Letter from the Editors

Letter from the Editors

Volume 25, no. 1, The Soil and the Worker

Artwork by Connie Resch

Amongst the highly placed
It is considered low to talk about food.
The fact is: they have
Already eaten.

—Bertold Brecht (1944)

To talk about food is to face with sober senses our real conditions of life. Everyone needs to eat; yet, some savor the extravagant, some struggle to put food on the table, while others starve. Consider the fact that 10 percent of the world’s population is undernourished in a time when 14 percent of food produced worldwide are burnt or buried in landfills.1

To talk about food is to face with sober senses our relations with our fellow humans. No, we are not asking everyone to “thank a farmer” for a meal. Instead, think deeper: consider the fact that half of the world’s population are small farmers and landless peasants earning at or below subsistence income, and these same people produce 70 percent of the world’s food.2

To talk about food is to compel ourselves to think about material wealth and its creation. A bountiful harvest, the cornucopia, symbolizes prosperity, not in monetary terms, but in feeding the people. Food is grown from the earth, tended by the planter’s hand. In this way, Marx named the original sources of all wealth: the soil and the worker.

To talk about wealth is to lay in contrast the reality of our current conjuncture. Capitalism has remade farming into agriculture, transforming a fundamentally productive process, in which farmers work with autochthonous biological inputs, into a commodified system dependent on external suppliers of fertilizers, pesticides, herbicides, seeds, machinery, fossil fuels, and hired labor.3 A crude reductionist mindset replaces mosaic land patterns characterized by crop rotation, crop diversity, the recycling of nutrients, and the nurturing of soil microflora, invertebrates, and pollinators, with monoculture cash crops malnourished by commercial nutrient inputs.4 This insight is central to Marx’s concept of the metabolic rift: just as the factory system under capitalism robs the worker of their energy, so the agricultural system under capitalism robs the soil of its vitality, without possibilities of replenishing and regenerating future prosperity.5

As for the fates of the people, the capitalist transformation makes necessary the enclosure of ever larger areas of land, dispossessing people all over the world of their livelihood. Where profitable crops are produced, they become industrialized workers subjected to the alien force of capital, and wherever unworthy of market speculation, they are left to their own devices to struggle to grow food for their communities in a rapidly worsening climate. Profit accumulation on the one pole, thus, requires exacerbation of hunger, war, and deprivation on the other.
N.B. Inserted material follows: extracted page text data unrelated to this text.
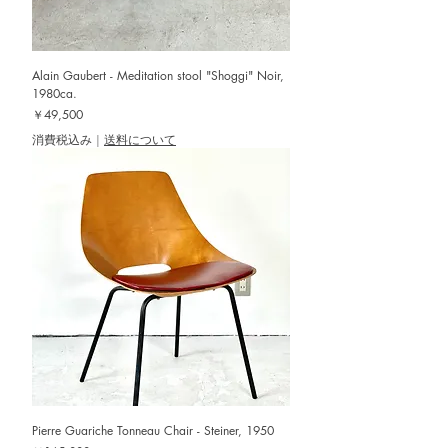
Alain Gaubert - Meditation stool "Shoggi" Noir,
1980ca.
価格
￥49,500
消費税込み
|
送料について
Pierre Guariche Tonneau Chair - Steiner, 1950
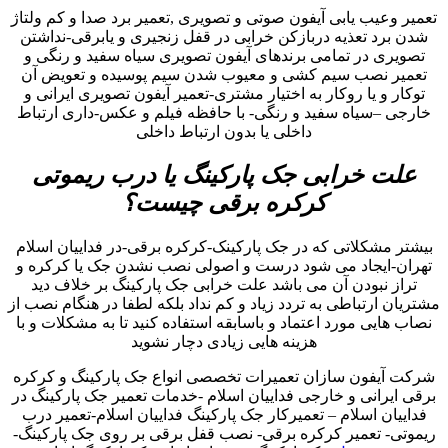
تعمیر وعیب یابی آیفون صوتی و تصویری ,تعمیر برد صدا و کم ولتاژ
شدن برد تعذیه دربازکن خرابی در قفل زنجیری و یابرقی-نداشتن
تصویری در تمامی برندهای آیفون تصویری سیاه سفید و رنگی و
تعمیر نصب سیم کشی و معیوب شدن سیم پوسیده و تعویض آن
توکار و یا روکار به اختیار مشتری-تعمیر آیفون تصویری ایرانی و
خارجی –سیاه سفید و رنگی- با حافظه فیلم و عکس-داری ارتباط
داخلی یا بدون ارتباط داخلی
علت خرابی جک پارکینگ یا درب ریموتی
کرکره برقی چیست؟
بیشتر مشکلاتی که در جک پارکینک-کرکره برقی-در فداییان اسلام
تهران-ایجاد می شود درست و اصولی نصب نشدن جک یا کرکره و
تراز نبودن آن می باشد علت خرابی جک پارکینگ بر خلاف دید
مشتریان ارتباطی به تردد زیاد و کم نداد بلکه لطفا در هنگام نصب از
نصاب هایی مورد اعتماد و باسابقه استفاده کنید تا به مشکلات و با
هزینه هایی زیادی دچار نشوید
شرکت آیفون سازان تعمیرات تخصصی انواع جک پارکینگ و کرکره
برقی ایرانی و خارجی فداییان اسلام -خدمات تعمیر جک پارکینگ در
فداییان اسلام – تعمیرکار جک پارکینگ فداییان اسلام-تعمیر درب
ریموتی- تعمیر کرکره برقی- نصب قفل برقی بر روی جک پارکینگ-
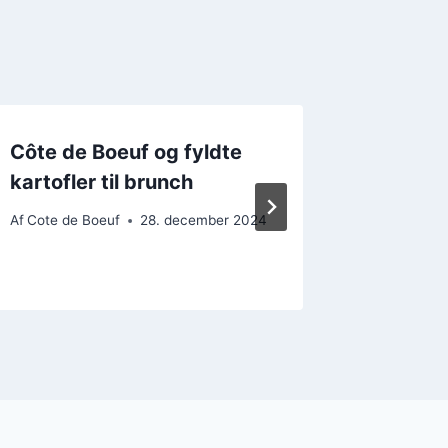
Côte de Boeuf og fyldte
Côte d
kartofler til brunch
grønts
alterna
Af
Cote de Boeuf
28. december 2024
Af
Cote de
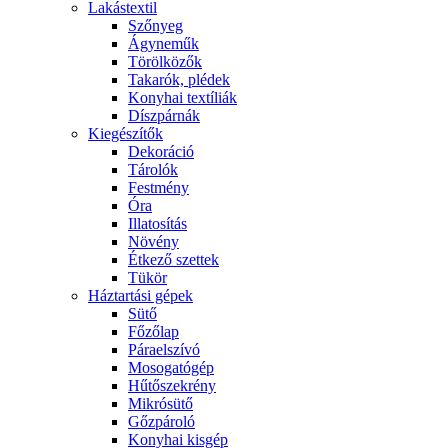
Lakástextil
Szőnyeg
Ágyneműk
Törölközők
Takarók, plédek
Konyhai textíliák
Díszpárnák
Kiegészítők
Dekoráció
Tárolók
Festmény
Óra
Illatosítás
Növény
Étkező szettek
Tükör
Háztartási gépek
Sütő
Főzőlap
Páraelszívó
Mosogatógép
Hűtőszekrény
Mikrósütő
Gőzpároló
Konyhai kisgép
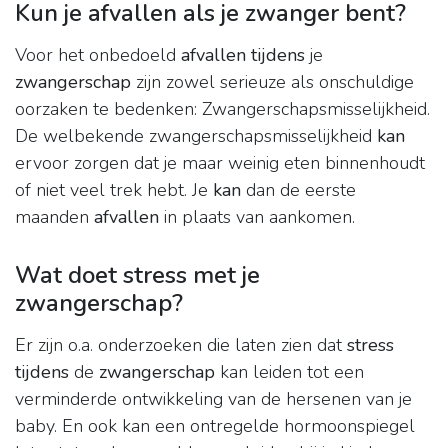
Kun je afvallen als je zwanger bent?
Voor het onbedoeld
afvallen tijdens
je
zwangerschap
zijn zowel serieuze als onschuldige
oorzaken te bedenken: Zwangerschapsmisselijkheid.
De welbekende zwangerschapsmisselijkheid
kan
ervoor zorgen dat je maar weinig eten binnenhoudt
of niet veel trek hebt. Je
kan
dan de eerste
maanden
afvallen
in plaats van aankomen.
Wat doet stress met je
zwangerschap?
Er zijn o.a. onderzoeken die laten zien dat
stress
tijdens
de
zwangerschap
kan leiden tot een
verminderde ontwikkeling van de hersenen van je
baby. En ook kan een ontregelde hormoonspiegel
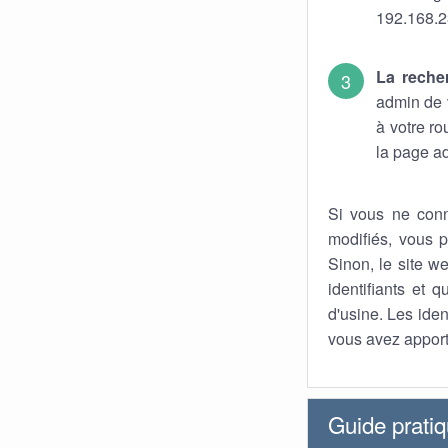
192.168.2
La reche
admin de v
à votre r
la page ad
Si vous ne conn
modifiés, vous p
Sinon, le site we
identifiants et 
d'usine. Les iden
vous avez apport
Guide prati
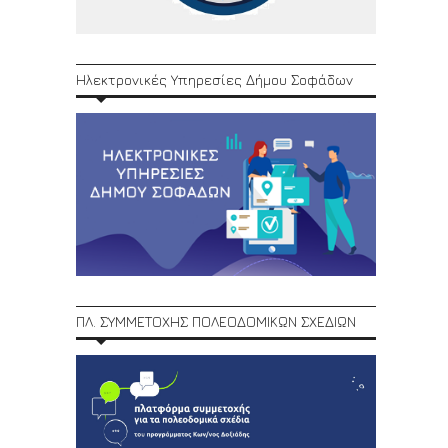
Ηλεκτρονικές Υπηρεσίες Δήμου Σοφάδων
ΠΛ. ΣΥΜΜΕΤΟΧΗΣ ΠΟΛΕΟΔΟΜΙΚΩΝ ΣΧΕΔΙΩΝ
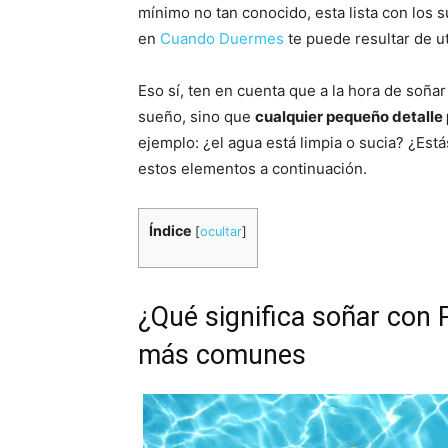
mínimo no tan conocido, esta lista con lo
en
Cuando Duermes
te puede resultar de ut
Eso sí, ten en cuenta que a la hora de soñar
sueño, sino que
cualquier pequeño detalle
ejemplo: ¿el agua está limpia o sucia? ¿Es
estos elementos a continuación.
Índice
[
ocultar
]
¿Qué significa soñar con P
más comunes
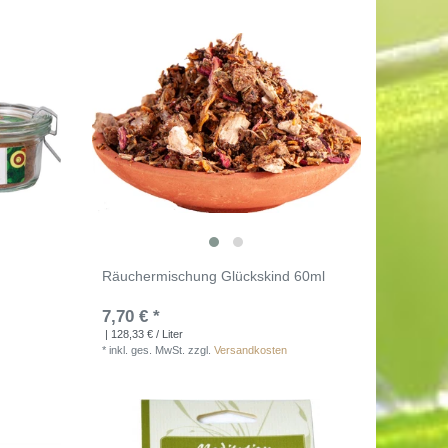
Räuchermischung Glückskind 60ml
7,70 € *
| 128,33 € / Liter
*
inkl. ges. MwSt.
zzgl.
Versandkosten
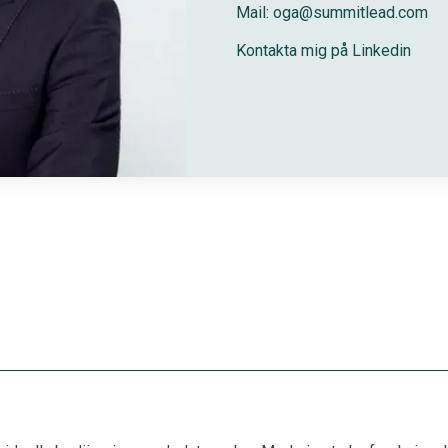
Mail: oga@summitlead.com
Kontakta mig på Linkedin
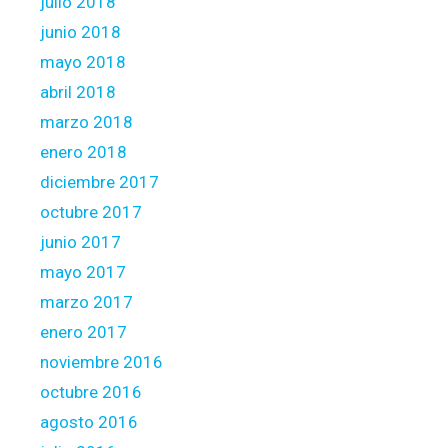
julio 2018
M
junio 2018
o
mayo 2018
r
n
abril 2018
i
marzo 2018
n
enero 2018
g
diciembre 2017
s
t
octubre 2017
a
junio 2017
r
mayo 2017
r
marzo 2017
e
v
enero 2017
e
noviembre 2016
a
octubre 2016
l
agosto 2016
s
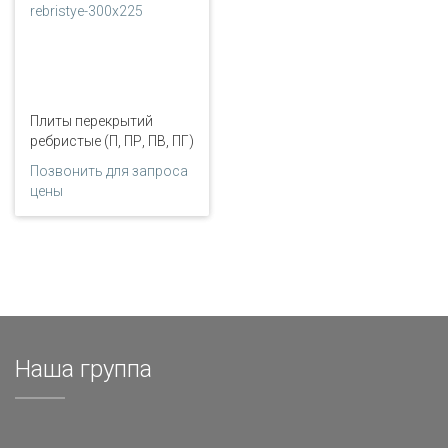
Плиты перекрытий
ребристые (П, ПР, ПВ, ПГ)
Позвонить для запроса
цены
Наша группа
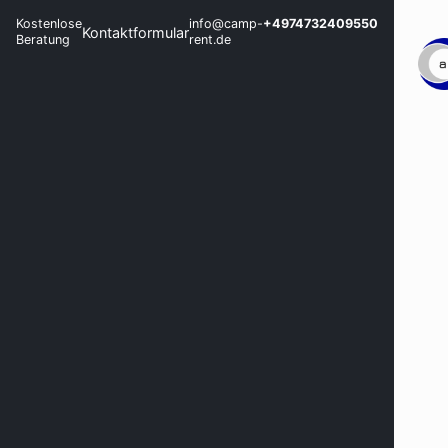
Kostenlose
info@camp-
+4974732409550
Kontaktformular
Beratung
rent.de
Not for the first time we invite readers to talk about food. We published a special issue in 1979 that ruminated on some of the same issues raised here.6 Some discussions are a continuation—pesticides, agribusiness, and corporate monopolies; others a transposition—plight of American dairy farmers, lessons from revolutionary China. Saliently, the accelerating globalization since the late 1970s obliges us today to put a stronger focus on the global South—where most agricultural workers of the world live and toil.
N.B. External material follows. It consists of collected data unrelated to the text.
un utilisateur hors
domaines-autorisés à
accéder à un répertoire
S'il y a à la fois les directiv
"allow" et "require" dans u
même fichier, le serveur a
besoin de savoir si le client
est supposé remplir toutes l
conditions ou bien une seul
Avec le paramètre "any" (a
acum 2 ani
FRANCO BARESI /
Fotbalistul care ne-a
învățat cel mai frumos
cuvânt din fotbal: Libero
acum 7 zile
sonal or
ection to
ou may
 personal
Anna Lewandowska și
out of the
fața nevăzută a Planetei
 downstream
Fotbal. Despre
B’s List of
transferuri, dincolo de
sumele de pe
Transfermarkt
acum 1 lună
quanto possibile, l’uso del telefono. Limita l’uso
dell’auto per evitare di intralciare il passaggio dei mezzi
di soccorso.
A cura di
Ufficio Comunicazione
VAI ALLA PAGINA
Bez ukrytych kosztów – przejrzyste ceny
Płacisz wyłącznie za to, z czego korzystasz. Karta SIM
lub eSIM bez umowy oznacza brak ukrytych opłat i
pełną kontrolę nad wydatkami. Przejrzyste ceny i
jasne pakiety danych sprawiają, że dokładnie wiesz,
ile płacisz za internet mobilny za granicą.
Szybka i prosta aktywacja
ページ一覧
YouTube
And we must not only talk. Within these pages, we witness concrete actions people are taking against the capitalist food and agricultural system: defiance against settler-colonization, sovereignty in the face of imperialist aggression, the search for freedom from racism and patriarchy, and application of agroecology for ecological restoration and resilience to climate change. No more do we seek to uplift these revolutionary voices than to actively expand the people-power needed in these struggles. So, please connect with us and join in the (food) fights!

In struggle,

The Volume 25, no. 1 Editorial Collective


We are especially grateful for all those who volunteer their time, labor, and knowledge, to make this magazine happen, and for those SftP members—of this generation and the original organization—who donated to us and ensure that we can pay our contributors. Join us by subscribing or becoming a Patreon donor. We will be posting the full contents of this issue, plus online exclusives, in the coming weeks.


Notes

  1. “Stop Food Loss and Waste, for the People, for the Panet,” The United Nations, accessed March 13, 2022, https://www.un.org/en/observances/end-food-waste-day.
  2. Henry Saragih, “Why the International Day of Peasants’ Struggles is Important,” The Guardian, April 18, 2011, https://www.theguardian.com/global-development/poverty-matters/2011/apr/18/international-day-peasants-rights-grow-food.
  3. Richard Levins and Richard Lewontin, “The Political Economy of Agricultural Research,” The Dialectical Biologist (Cambridge: Harvard University Press: 1985), 211.
  4. The Dialectical Biologist, 220–221.
  5. As John Bellamy Foster writes, “the inherent character of large-scale agriculture under capitalism prevents any truly rational application of the new science of soil management,” and that in spite of the advancements made in agricultural science and ecology during the nineteenth century, capitalism was “unable to maintain those conditions necessary for the recycling of the constituent elements of the soil.” See John Bellamy Foster, Marx’s Ecology (New York: Monthly Review Press, 2000), 157.
  6. The Editorial Collective, “About This Issue,” Science for the People 11, no. 3 (May 1979): 4.